JACKSONVILLE, Fla. — As karate kicks off at the Tokyo games, a sixth degree black belt in Jacksonville says it’s much more than just a sport. Senior Master Michael Hurst believes karate’s guiding principles can help transform lives.
At age 11, Hurst ventured four miles from home to a local community center in east Jacksonville.
"I actually signed myself up for karate,” Hurst said. “My mom was in the world and my dad wasn't there. Real simple. It was this way- drugs, this way- there's football. I couldn't afford to do football, wasn't going to get involved with drugs or anything like that."
Hurst chose to step into a discipline that evolved in an unfamiliar world 8,000 miles away in East Asia. He would go on to compete in the U.S. Open in 1997 at age 17 and win first place in the heavyweight division.
Now, 24 years later, Hurst has left the hard punches and knee replacing kicks to the kids.

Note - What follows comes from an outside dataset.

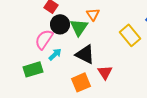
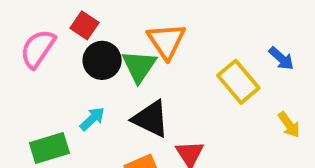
orange triangle: (93, 14) -> (166, 41), size x1.5
pink semicircle: (44, 39) -> (38, 49), moved

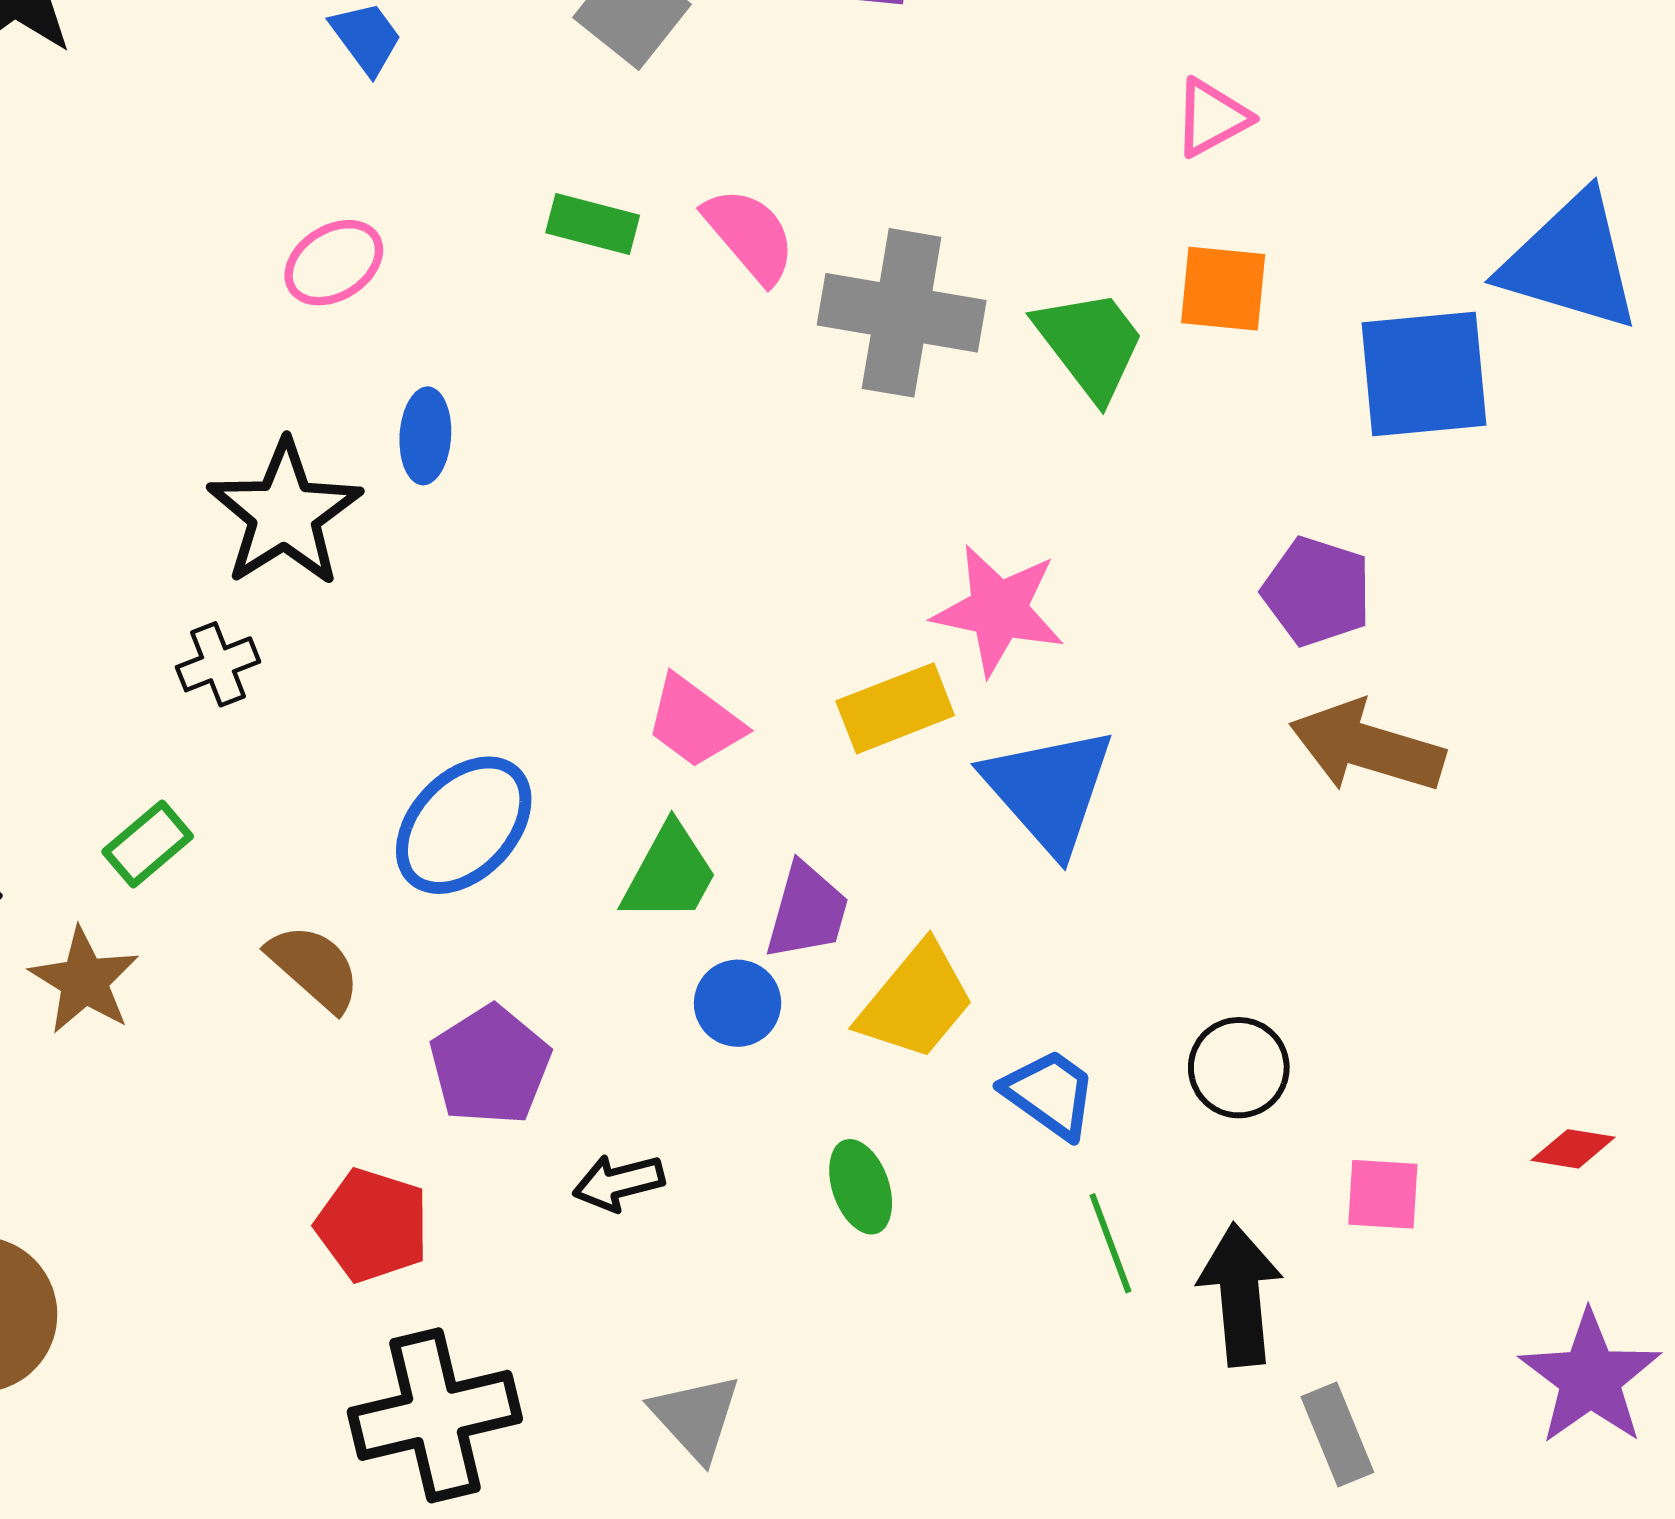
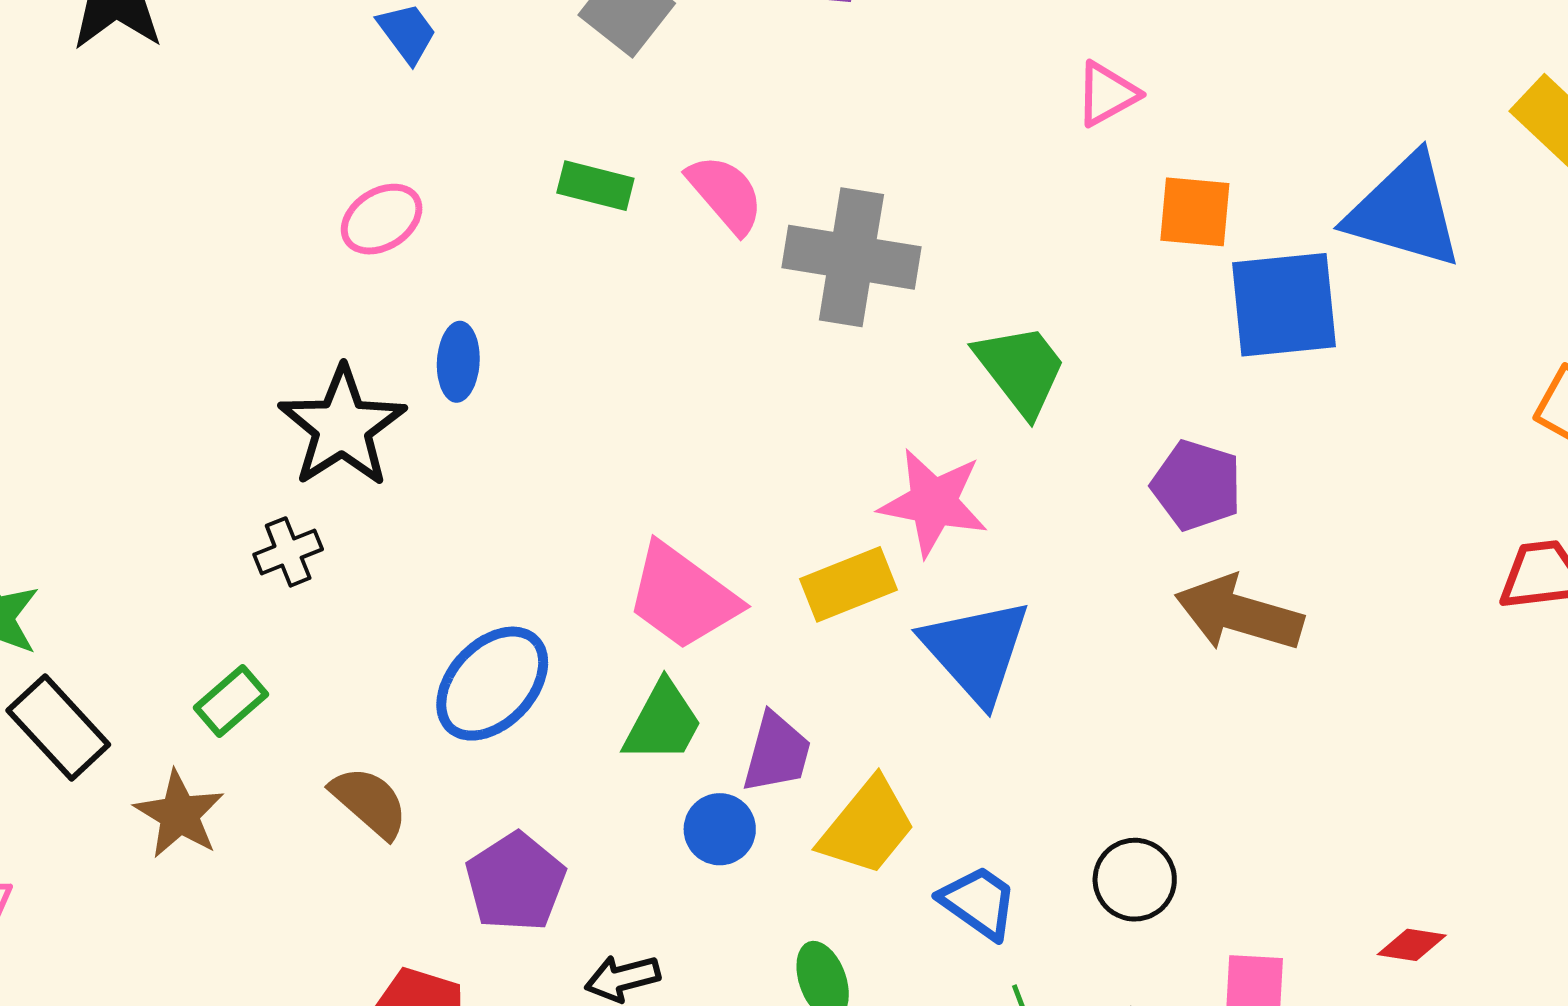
orange square: (1223, 289) -> (1195, 212), moved
green trapezoid: (1090, 344) -> (1021, 369), moved
pink trapezoid: (695, 722) -> (683, 597), size x1.4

“I got a belly in exchange,” Hurst said, followed by laughter.
Senior Master Hurst is now the head of Mike's Karate Academy. His commands and instruction inside the Emmett Reed Community Center come free of charge.
“Giving back to the community just as it was given to me,” Hurst said. “Karate has been around forever and it's one of the contact sports that comes along with discipline, perseverance, indomitable spirit- all of that good stuff,” Hurst said with a proud grin. “And it has finally made its way to the world stage."
The Olympics is a stage that will no doubt open more minds to karate's principles and possibilities.
“If I'm having a bad day or I have something on my mind if I come here to karate it helps me get my mind off of things,” Martin Folsom said.
He’s a student of Hurst’s that has had to grapple with many hardships over the past couple of years.
“During most of my high school years I was living in a shelter and almost no one at my school knew about it,” Folsom said.
He would end up graduating at the top of his class, becoming the valedictorian at A. Phillip Randolph Career Academies in 2020. It’s a feat he accomplished with the help of karate's guiding principles.